» **Description of the task**
Print out each entry without alteration, and keep the pictures out.

+++ Data to examine

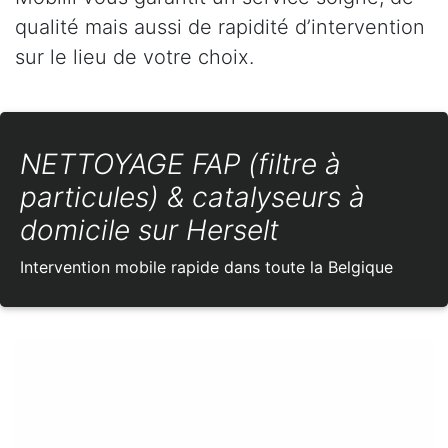
qualité mais aussi de rapidité d’intervention
sur le lieu de votre choix.
NETTOYAGE FAP (filtre à
particules) & catalyseurs à
domicile sur Herselt
Intervention mobile rapide dans toute la Belgique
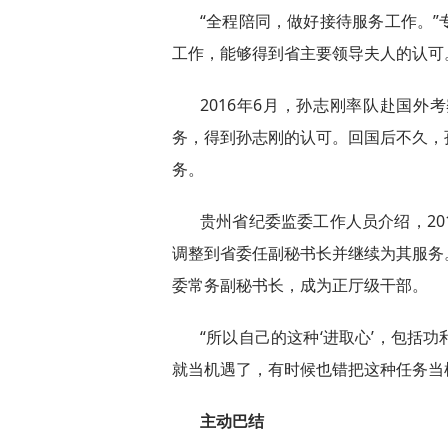
“全程陪同，做好接待服务工作。
工作，能够得到省主要领导夫人的认可
2016年6月，孙志刚率队赴国
务，得到孙志刚的认可。回国后不久，
务。
贵州省纪委监委工作人员介绍，20
调整到省委任副秘书长并继续为其服务
委常务副秘书长，成为正厅级干部。
“所以自己的这种‘进取心’，包括
就当机遇了，有时候也错把这种任务当
主动巴结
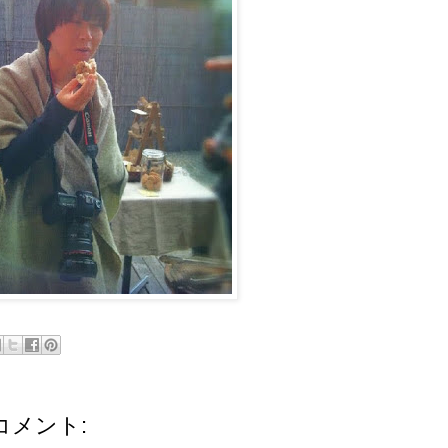
コメント:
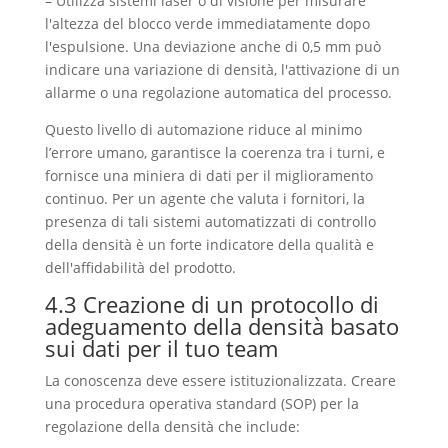
– Utilizza sistemi laser o di visione per misurare
l'altezza del blocco verde immediatamente dopo
l'espulsione. Una deviazione anche di 0,5 mm può
indicare una variazione di densità, l'attivazione di un
allarme o una regolazione automatica del processo.
Questo livello di automazione riduce al minimo
l’errore umano, garantisce la coerenza tra i turni, e
fornisce una miniera di dati per il miglioramento
continuo. Per un agente che valuta i fornitori, la
presenza di tali sistemi automatizzati di controllo
della densità è un forte indicatore della qualità e
dell'affidabilità del prodotto.
4.3 Creazione di un protocollo di
adeguamento della densità basato
sui dati per il tuo team
La conoscenza deve essere istituzionalizzata. Creare
una procedura operativa standard (SOP) per la
regolazione della densità che include:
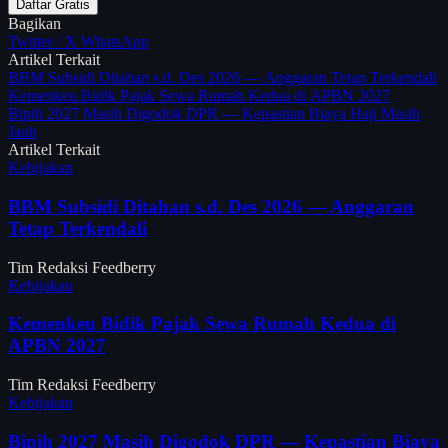
Daftar Gratis
Bagikan
Twitter / X
WhatsApp
Artikel Terkait
BBM Subsidi Ditahan s.d. Des 2026 — Anggaran Tetap Terkendali
Kemenkeu Bidik Pajak Sewa Rumah Kedua di APBN 2027
Bipih 2027 Masih Digodok DPR — Kepastian Biaya Haji Masih
Jauh
Artikel Terkait
Kebijakan
BBM Subsidi Ditahan s.d. Des 2026 — Anggaran
Tetap Terkendali
Tim Redaksi Feedberry
Kebijakan
Kemenkeu Bidik Pajak Sewa Rumah Kedua di
APBN 2027
Tim Redaksi Feedberry
Kebijakan
Bipih 2027 Masih Digodok DPR — Kepastian Biaya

++++++

» **Problem solution**
qualité mais aussi de rapidité d’intervention
sur le lieu de votre choix.
NETTOYAGE FAP (filtre à
particules) & catalyseurs à
domicile sur Herselt
Intervention mobile rapide dans toute la Belgique
“全程陪同，做好接待服务工作。
工作，能够得到省主要领导夫人的认可
2016年6月，孙志刚率队赴国
务，得到孙志刚的认可。回国后不久，
务。
贵州省纪委监委工作人员介绍，20
调整到省委任副秘书长并继续为其服务
委常务副秘书长，成为正厅级干部。
“所以自己的这种‘进取心’，包括
就当机遇了，有时候也错把这种任务当
主动巴结
コメント:
– Utilizza sistemi laser o di visione per misurare
l'altezza del blocco verde immediatamente dopo
l'espulsione. Una deviazione anche di 0,5 mm può
indicare una variazione di densità, l'attivazione di un
allarme o una regolazione automatica del processo.
Questo livello di automazione riduce al minimo
l’errore umano, garantisce la coerenza tra i turni, e
fornisce una miniera di dati per il miglioramento
continuo. Per un agente che valuta i fornitori, la
presenza di tali sistemi automatizzati di controllo
della densità è un forte indicatore della qualità e
dell'affidabilità del prodotto.
4.3 Creazione di un protocollo di
adeguamento della densità basato
sui dati per il tuo team
La conoscenza deve essere istituzionalizzata. Creare
una procedura operativa standard (SOP) per la
regolazione della densità che include:
Daftar Gratis
Bagikan
Twitter / X
WhatsApp
Artikel Terkait
BBM Subsidi Ditahan s.d. Des 2026 — Anggaran Tetap Terkendali
Kemenkeu Bidik Pajak Sewa Rumah Kedua di APBN 2027
Bipih 2027 Masih Digodok DPR — Kepastian Biaya Haji Masih
Jauh
Artikel Terkait
Kebijakan
BBM Subsidi Ditahan s.d. Des 2026 — Anggaran
Tetap Terkendali
Tim Redaksi Feedberry
Kebijakan
Kemenkeu Bidik Pajak Sewa Rumah Kedua di
APBN 2027
Tim Redaksi Feedberry
Kebijakan
Bipih 2027 Masih Digodok DPR — Kepastian Biaya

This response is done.